After updating to 23.11.1, we are experiencing issues where some GPUs are inaccessible (= cannot be used by CUDA code, in our case PyTorch) when the allocated GPUs are not "contiguous" and "aligned".

For example, if a new job requests 4 GPUs and receives 1, 2, 3, and 7, then GPU 7 is inaccessible.
Another scenario that does not work is 2-5.
However, if the job is allocated GPUs 0-3 or 4-7, all are accessible, and all 8 GPUs in one job also works.

In case GPUs are inaccessible, I noticed odd values for CUDA_VISIBLE_DEVICES, GPU_DEVICE_ORDINAL, and SLURM_STEP_GPUS env vars.

E.g. with the following srun command, I see the following values for all tasks:

srun -K --partition=RTXA6000 --nodes=1 --ntasks=4 --gpus-per-task=1 --gpu-bind=none --cpus-per-task=8 test.sh

CUDA_VISIBLE_DEVICES=1,2,3
GPU_DEVICE_ORDINAL=1,2,3
SLURM_STEP_GPUS=2,3,7

As you can see, the local device 0 (GPU 1 on the host) is missing from the listings. However, as mentioned before, in this case device 3 (GPU 7) cannot be accessed.
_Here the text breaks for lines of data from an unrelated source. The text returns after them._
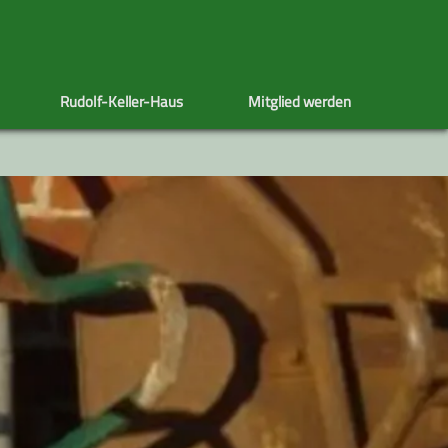
Rudolf-Keller-Haus
Mitglied werden
Tourenberichte
Galerie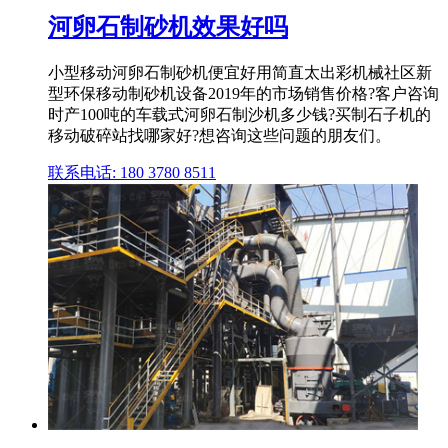
河卵石制砂机效果好吗
小型移动河卵石制砂机便宜好用简直太出彩机械社区新
型环保移动制砂机设备2019年的市场销售价格?客户咨询
时产100吨的车载式河卵石制沙机多少钱?买制石子机的
移动破碎站找哪家好?想咨询这些问题的朋友们。
联系电话: 180 3780 8511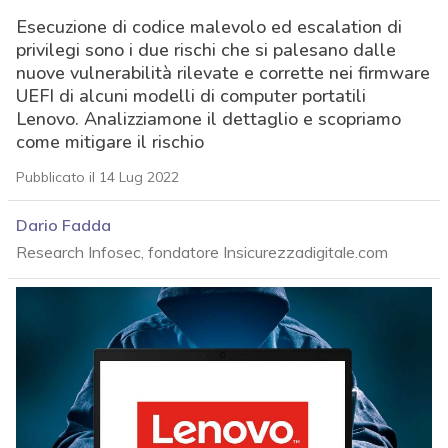
Esecuzione di codice malevolo ed escalation di
privilegi sono i due rischi che si palesano dalle
nuove vulnerabilità rilevate e corrette nei firmware
UEFI di alcuni modelli di computer portatili
Lenovo. Analizziamone il dettaglio e scopriamo
come mitigare il rischio
Pubblicato il 14 Lug 2022
Dario Fadda
Research Infosec, fondatore Insicurezzadigitale.com
acy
If I remove --gpu-bind=none, then all tasks can access exactly 1 GPU, and they are all different. We don't want to use this config, though, as it interferes with NCCL.

Finally, simply specifying 4 GPUs and 4 tasks works as expected:

srun -K --partition=RTXA6000 --nodes=1 --ntasks=4 --gpus=4 --cpus-per-task=8 test.sh

CUDA_VISIBLE_DEVICES=0,1,2,3
GPU_DEVICE_ORDINAL=0,1,2,3
SLURM_STEP_GPUS=1,2,3,7


Weirdly, nvidia-smi still lists the correct GPUs in all cases (either all 4 or just 1). I cross-referenced the PCI-IDs with the GPU IDX reported by scontrol to confirm it.
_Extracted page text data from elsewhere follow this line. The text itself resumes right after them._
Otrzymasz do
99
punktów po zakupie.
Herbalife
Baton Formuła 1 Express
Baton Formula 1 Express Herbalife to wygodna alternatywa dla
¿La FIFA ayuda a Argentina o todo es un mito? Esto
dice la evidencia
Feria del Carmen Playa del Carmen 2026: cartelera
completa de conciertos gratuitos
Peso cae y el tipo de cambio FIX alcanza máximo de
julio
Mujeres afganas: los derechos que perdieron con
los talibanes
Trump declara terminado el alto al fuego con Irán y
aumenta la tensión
For completeness, here is the gres.conf for this machine. I'm attaching an excerpt of the slurmd.log that spans 3 jobs with the mentioned commands. I'll also attach the slurm.conf in a comment.
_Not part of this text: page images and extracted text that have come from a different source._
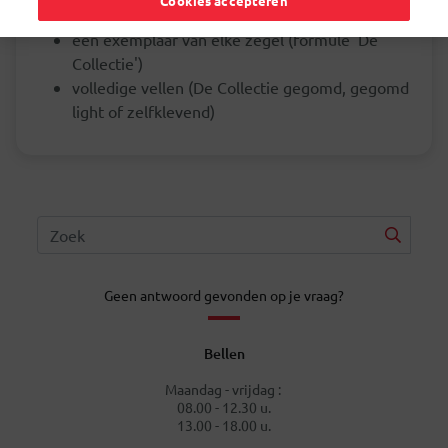
Cookies accepteren
mogelijk. Je hebt de keuze tussen:
een exemplaar van elke zegel (formule 'De
Collectie')
volledige vellen (De Collectie gegomd, gegomd
light of zelfklevend)
Geen antwoord gevonden op je vraag?
Bellen
Maandag - vrijdag :
08.00 - 12.30 u.
13.00 - 18.00 u.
Name=gpu File=/dev/nvidia3 Cores=0-23
Name=gpu File=/dev/nvidia2 Cores=0-23
Name=gpu File=/dev/nvidia1 Cores=0-23
Name=gpu File=/dev/nvidia0 Cores=0-23
Name=gpu File=/dev/nvidia7 Cores=24-47
Name=gpu File=/dev/nvidia6 Cores=24-47
Name=gpu File=/dev/nvidia5 Cores=24-47
Name=gpu File=/dev/nvidia4 Cores=24-47

(This is a slightly weird machine, the odd ordering of the GPUs makes them line up with nvidia-smi and our monitoring)
Comment 1 Joachim Folz 2024-01-23 11:20:49 MST
Created attachment 34258 [details]
slurm.conf used for testing
Comment 2 Joachim Folz 2024-01-23 11:21:43 MST
Created attachment 34259 [details]
Output of test jobs in case I missed something
Comment 3 Joachim Folz 2024-01-24 04:59:52 MST
The issue persists after upgrading to 23.11.2.
Comment 4 Joachim Folz 2024-01-24 05:01:16 MST
The issue persists after upgrading to 23.11.2.